“Put the freeze on fraud,” was a Santee Cooper Tweet recently. Same message from Duke Energy. In fact, utilities across the Carolinas and nation this week are educating consumers to watch out for people claiming to be from a utility when all scammers want is customer money.
It happens. “More than 37,500 Duke Energy customers have reported scam attempts since the company began tracking reports in June 2015. A small fraction of those customers – about 6 to 7 percent – fell victim to the scams, losing a total of nearly $2 million.” (Source)
Take a few minutes to learn the warning signs of a scam, which can include, says Dominion Energy:
- “Aggressive threats to disconnect service (usually within an hour or less)
- Insistence on immediate payment over the phone
- Request for a pre-paid debit card or credit card to be used for payment over the phone
- You can protect yourself and your friends and family by remembering — Never purchase a pre-paid card to avoid shut off — we will not insist on just one type of payment. You can pay in-person, online through your account, or at a designated payment center.

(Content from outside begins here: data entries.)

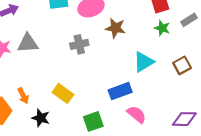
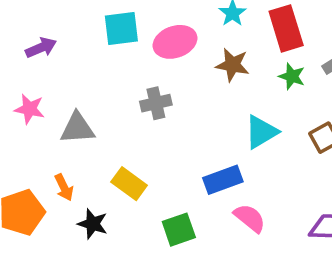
brown star: (115, 28) -> (232, 65), moved
gray triangle: (28, 43) -> (77, 128), moved

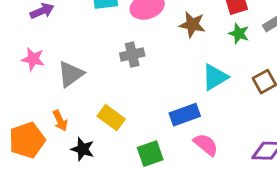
gray triangle: (77, 128) -> (71, 74), turned -32

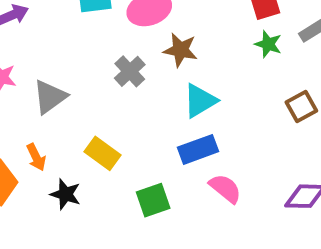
brown star: (192, 24) -> (180, 50), moved
gray cross: (132, 55) -> (130, 71), turned -30
cyan triangle: (215, 77) -> (200, 101), moved

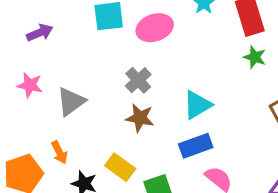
brown star: (180, 50) -> (140, 118), moved
yellow rectangle: (102, 153) -> (120, 167), moved

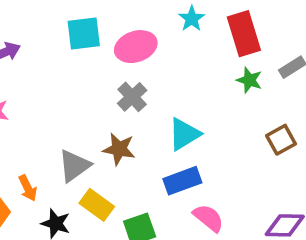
gray cross: (138, 80) -> (132, 97), moved
gray triangle: (71, 102) -> (74, 166), moved

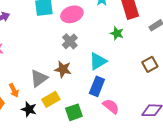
green star: (249, 80) -> (117, 33), moved
blue rectangle: (182, 181) -> (97, 86), turned -48
yellow rectangle: (97, 205) -> (51, 99), turned -66

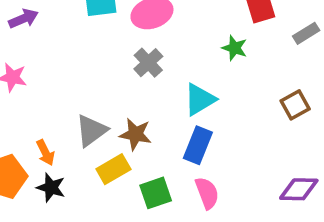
brown star: (63, 69) -> (135, 134), moved
pink semicircle: (111, 106) -> (207, 193), moved, turned 30
black star: (29, 109) -> (51, 187), moved

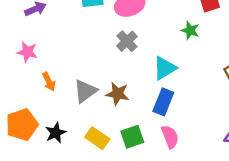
orange arrow: (46, 153) -> (49, 82), moved
yellow rectangle: (113, 169) -> (97, 138), moved, turned 65
black star: (51, 187) -> (56, 133), turned 30

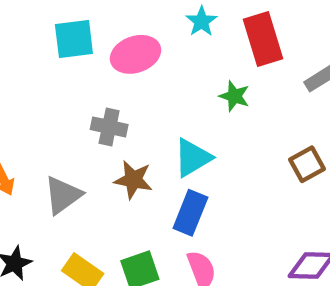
gray cross: (127, 41) -> (109, 127), moved, turned -35
brown star: (118, 94) -> (133, 180), moved

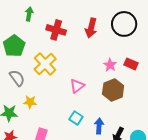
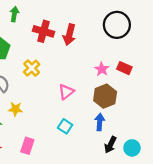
red arrow: (91, 28) -> (69, 35), moved
yellow cross: (45, 64) -> (32, 68), size x0.7
blue arrow: (99, 126) -> (100, 122), moved

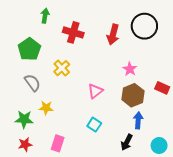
red arrow: (69, 35) -> (113, 35), moved
red rectangle: (124, 68) -> (162, 88), moved
blue arrow: (100, 122) -> (138, 120), moved
black arrow: (110, 145) -> (127, 142), moved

- Verify what you’re being told about your account. Hang up and call us or you can sign into your online account to confirm whether or not a payment is due, not any other number given to you.”
Duke Energy developed an interactive quiz to highlight common scam techniques and safety tips. Visit duke-energy.com/stopscams or utilitiesunited.org for more information and tips about how customers can protect themselves from impostor utility scams.
It’s not just scams by phone or at the front door. Mountain Electric said this in the summer, “Please do not open any emails from email@example.com. This is a SCAM and we are working as quickly as possible to correct this problem.”
Utilities in the Carolinas are working hard, united in trying to stop scams. Customers have to be aware when someone suspect approaches to stay safe, too.